Since your PrintStream was System.out, you had not specified any "encoding or charset", and were therefore using the "default charset", which was presumably not UTF-8. So to get your code to work on Java 18, you just need to ensure that your PrintStream is encoding with UTF-8. Here's some sample code to show the problem and the solution:

package pkg;

import java.io.FileDescriptor;
import java.io.FileOutputStream;
import java.io.PrintStream;
import java.nio.charset.StandardCharsets;

public class Humpty {

    public static void main(String[] args) throws java.io.UnsupportedEncodingException {

        char letter = 'ᚙ';
        String charset1 = System.out.charset().displayName();  // charset() requires JDK 18

        System.out.println("Writing the character " + letter + " to a PrintStream with charset " + charset1); // fails

        PrintStream ps = new PrintStream(new FileOutputStream(FileDescriptor.out), true, StandardCharsets.UTF_8);
        String charset2 = ps.charset().displayName(); // charset() requires JDK 18
        ps.println("Writing the character " + letter + " to a PrintStream with charset " + charset2); // works
    }
}

This is the output in the console when running that code:

C:\Java\jdk-18\bin\java.exe -javaagent:C:\Users\johndoe\AppData\Local\JetBrains\Toolbox\apps\IDEA-U\ch-0\221.5080.93\lib\idea_rt.jar=64750:C:\Users\johndoe\AppData\Local\JetBrains\Toolbox\apps\IDEA-U\ch-0\221.5080.93\bin -Dfile.encoding=UTF-8 -classpath C:\Users\johndoe\IdeaProjects\HelloIntellij\out\production\HelloIntellij pkg.Humpty
Writing the character ? to a PrintStream with charset windows-1252
Writing the character ᚙ to a PrintStream with charset UTF-8

Process finished with exit code 0

Notes:

  • PrintStream has a new method in Java 18 named charset() which "returns the charset used in this PrintStream instance". The code above calls charset(), and shows that for my machine my "default charset" is windows-1252, not UTF-8.
  • I used Intellij IDEA 2022.1 Beta (Ultimate Edition) for testing.
  • In the console I used font DejaVu Sans to ensure that the character "ᚙ" could be rendered.

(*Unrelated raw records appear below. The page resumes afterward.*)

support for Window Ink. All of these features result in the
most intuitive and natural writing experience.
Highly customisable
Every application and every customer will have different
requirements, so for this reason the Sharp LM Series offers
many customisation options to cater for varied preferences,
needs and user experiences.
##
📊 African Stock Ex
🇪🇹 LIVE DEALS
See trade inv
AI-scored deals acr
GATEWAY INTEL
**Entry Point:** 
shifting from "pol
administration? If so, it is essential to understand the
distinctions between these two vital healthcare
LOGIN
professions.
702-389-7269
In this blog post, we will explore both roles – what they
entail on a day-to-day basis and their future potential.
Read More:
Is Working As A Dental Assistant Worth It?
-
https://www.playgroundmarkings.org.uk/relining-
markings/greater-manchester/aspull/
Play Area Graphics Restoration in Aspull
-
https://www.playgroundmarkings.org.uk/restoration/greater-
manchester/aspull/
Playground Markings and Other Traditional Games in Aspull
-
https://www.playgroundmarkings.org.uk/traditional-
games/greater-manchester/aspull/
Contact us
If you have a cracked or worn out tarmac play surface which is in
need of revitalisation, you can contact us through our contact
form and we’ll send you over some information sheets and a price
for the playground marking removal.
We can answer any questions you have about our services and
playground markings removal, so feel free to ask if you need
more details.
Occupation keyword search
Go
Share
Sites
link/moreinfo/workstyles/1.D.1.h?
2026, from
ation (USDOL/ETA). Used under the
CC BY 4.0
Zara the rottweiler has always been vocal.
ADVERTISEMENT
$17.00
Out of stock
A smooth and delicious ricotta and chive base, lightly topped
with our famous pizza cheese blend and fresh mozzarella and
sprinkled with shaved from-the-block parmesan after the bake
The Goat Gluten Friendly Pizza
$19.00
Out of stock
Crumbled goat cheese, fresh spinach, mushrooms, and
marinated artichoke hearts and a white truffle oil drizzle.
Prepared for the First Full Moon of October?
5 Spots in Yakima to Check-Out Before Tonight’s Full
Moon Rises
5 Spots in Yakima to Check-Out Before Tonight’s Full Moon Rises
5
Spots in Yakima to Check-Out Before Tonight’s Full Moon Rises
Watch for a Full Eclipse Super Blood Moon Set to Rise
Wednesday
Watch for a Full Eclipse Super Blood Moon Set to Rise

UPDATE: To address the issue raised in the comments below by Mostafa Zeinali, the PrintStream used by System.out can be redirected to a UTF-8 PrintStream by calling System.setOut(). Here's sample code:

    String charsetOut = System.out.charset().displayName();
    if (!"UTF-8".equals(charsetOut)) {
        System.out.println("The charset for System.out is " + charsetOut + ". Changing System.out to use charset UTF-8");
        System.setOut(new PrintStream(new FileOutputStream(FileDescriptor.out), true, StandardCharsets.UTF_8));
        System.out.println("The charset for System.out is now " +    System.out.charset().displayName());
    }

This is the output from that code on my Windows 10 machine:

The charset for System.out is windows-1252. Changing System.out to use charset UTF-8
The charset for System.out is now UTF-8

Note that System.out is a final variable, so you can't directly assign a new PrintStream to it. This code fails to compile with the error "Cannot assign a value to final variable 'out'":

System.out = new PrintStream(new FileOutputStream(FileDescriptor.out), true, StandardCharsets.UTF_8); // Won't compile
2
On

Update IntelliJ IDEA to version 2022.2.1+. Very similar problem was classified as a bug. You can find more details here.

0
On

Had such trouble as well. Changing setting (File > Settings... > Editor > General > Console) into UTF-32 helped to solve this issue.